Over the years Sheffield has done pretty well from the distribution of jobs and much credit for this ought to go to the city’s local Labour MPs who lobbied hard to bring much-needed work to their city. And it is true that we have come to rely fairly heavily on public sector jobs.
If DVLA jobs are lost in Sheffield, it could herald an unravelling of this policy with disastrous effects for local people and the local economy.
The Government helped Sheffield reposition itself in the jobs market. It ought to take a hand in ensuring that the welfare of the city’s workers is not compromised by changes of policy.
Mayflower finds a new world
SHEFFIELD is justly proud of its grand and glorious tradition of engineering.
But new challenges demand new approaches. Sometimes time-honoured methods won’t see us through.
Old-school engineers might be shocked to hear Glyn Hobson of Mayflower engineering - featured in The Star Business tonight - say that the firm is not influenced by tradition.
It views every issue as a problem in its own right without referring to how it might have been tackled in the past.
This clear-headed thinking is working. After losing half its business when the recession struck, the Darnall firm has painstakingly rebuilt its order books and its reputation.
It takes courage and vision to forge a new business without taking cover behind the old familiar practices.

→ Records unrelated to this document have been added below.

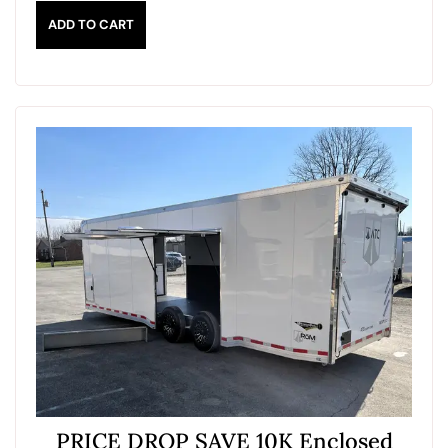
ADD TO CART
PRICE DROP SAVE 10K Enclosed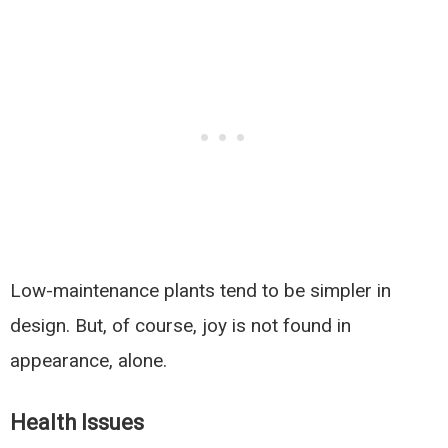
Low-maintenance plants tend to be simpler in
design. But, of course, joy is not found in
appearance, alone.
Health Issues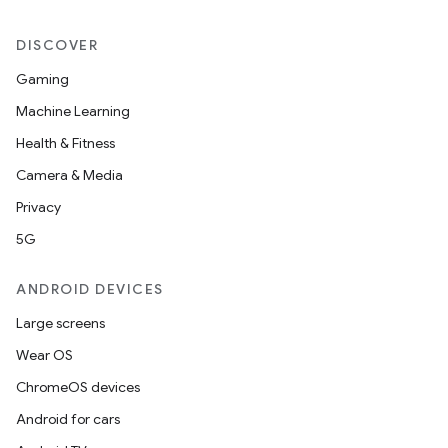
DISCOVER
Gaming
Machine Learning
Health & Fitness
Camera & Media
Privacy
5G
ANDROID DEVICES
Large screens
Wear OS
ChromeOS devices
Android for cars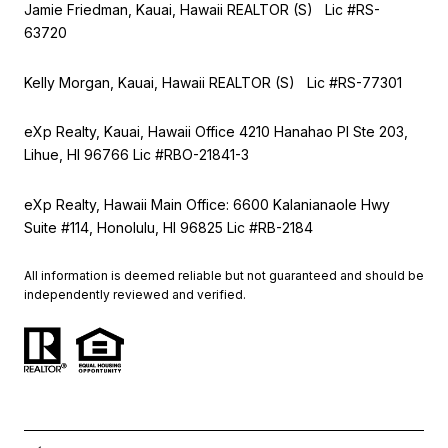
Jamie Friedman, Kauai, Hawaii REALTOR (S) Lic #RS-
63720
Kelly Morgan, Kauai, Hawaii REALTOR (S) Lic #RS-77301
eXp Realty, Kauai, Hawaii Office 4210 Hanahao Pl Ste 203,
Lihue, HI 96766 Lic
#RBO-21841-3
eXp Realty, Hawaii Main Office: 6600 Kalanianaole Hwy
Suite #114, Honolulu, HI 96825 Lic #RB-2184
All information is deemed reliable but not guaranteed and should be
independently reviewed and verified.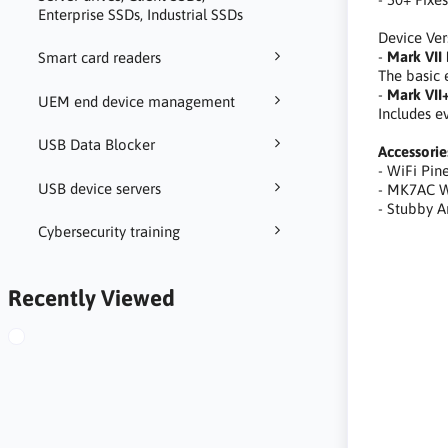
Enterprise SSDs, Industrial SSDs
Device Ver
-
Mark VII 
Smart card readers
The basic 
-
Mark VII+
UEM end device management
Includes e
USB Data Blocker
Accessorie
- WiFi Pi
USB device servers
- MK7AC W
- Stubby 
Cybersecurity training
automatyza
Recently Viewed
kierowanie
naśladowan
identifica
testing ca
Identifizi
Landschaft
profesjona
do ataków 
tool, hack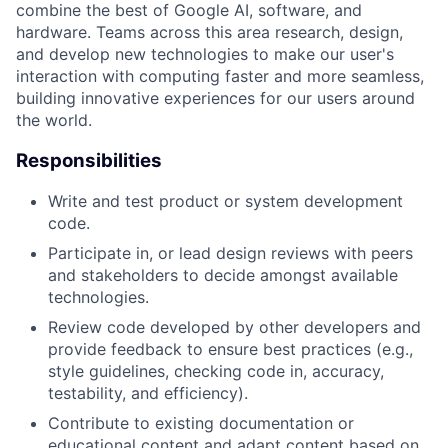
combine the best of Google AI, software, and
hardware. Teams across this area research, design,
and develop new technologies to make our user's
interaction with computing faster and more seamless,
building innovative experiences for our users around
the world.
Responsibilities
Write and test product or system development
code.
Participate in, or lead design reviews with peers
and stakeholders to decide amongst available
technologies.
Review code developed by other developers and
provide feedback to ensure best practices (e.g.,
style guidelines, checking code in, accuracy,
testability, and efficiency).
Contribute to existing documentation or
educational content and adapt content based on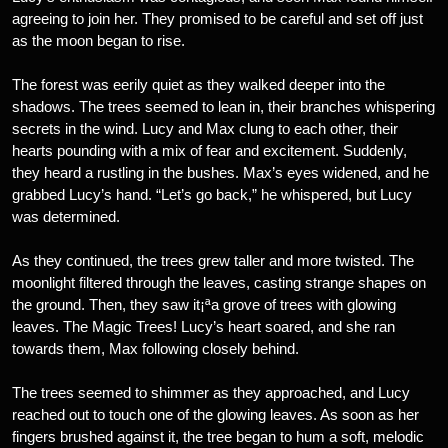
agreeing to join her. They promised to be careful and set off just
as the moon began to rise.
The forest was eerily quiet as they walked deeper into the
shadows. The trees seemed to lean in, their branches whispering
secrets in the wind. Lucy and Max clung to each other, their
hearts pounding with a mix of fear and excitement. Suddenly,
they heard a rustling in the bushes. Max’s eyes widened, and he
grabbed Lucy’s hand. “Let’s go back,” he whispered, but Lucy
was determined.
As they continued, the trees grew taller and more twisted. The
moonlight filtered through the leaves, casting strange shapes on
the ground. Then, they saw it¡ªa grove of trees with glowing
leaves. The Magic Trees! Lucy’s heart soared, and she ran
towards them, Max following closely behind.
The trees seemed to shimmer as they approached, and Lucy
reached out to touch one of the glowing leaves. As soon as her
fingers brushed against it, the tree began to hum a soft, melodic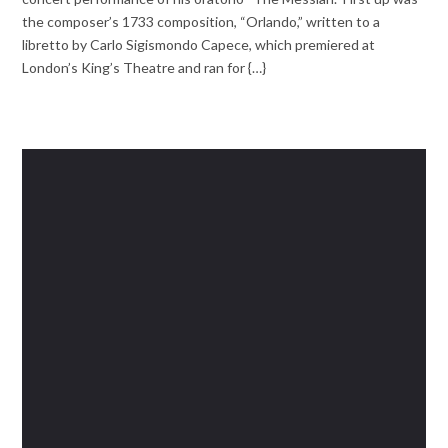
the composer’s 1733 composition, “Orlando,” written to a
libretto by Carlo Sigismondo Capece, which premiered at
London’s King’s Theatre and ran for {…}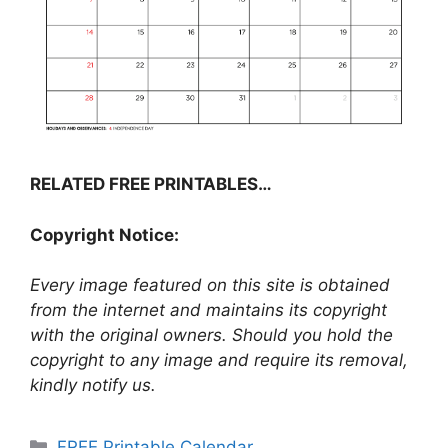
RELATED FREE PRINTABLES…
Copyright Notice:
Every image featured on this site is obtained
from the internet and maintains its copyright
with the original owners. Should you hold the
copyright to any image and require its removal,
kindly notify us.
Categories
FREE Printable Calendar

But hitting the job with a big hammer, however skilled the arm wielding it, is no longer the answer. A lesson to all would-be manufacturers.
For good of city
PLANS to convert the disused NUM headquarters in the centre of Sheffield into a casino are welcome, and not only because the once iconic building is now an eyesore overshadowing what is otherwise the jewel in the city’s crown. For the proposal includes plans for up to 130 jobs. However, there will be some concern that the plan is for a 24-hour operation so we hope a deal can be reached for the good of the city.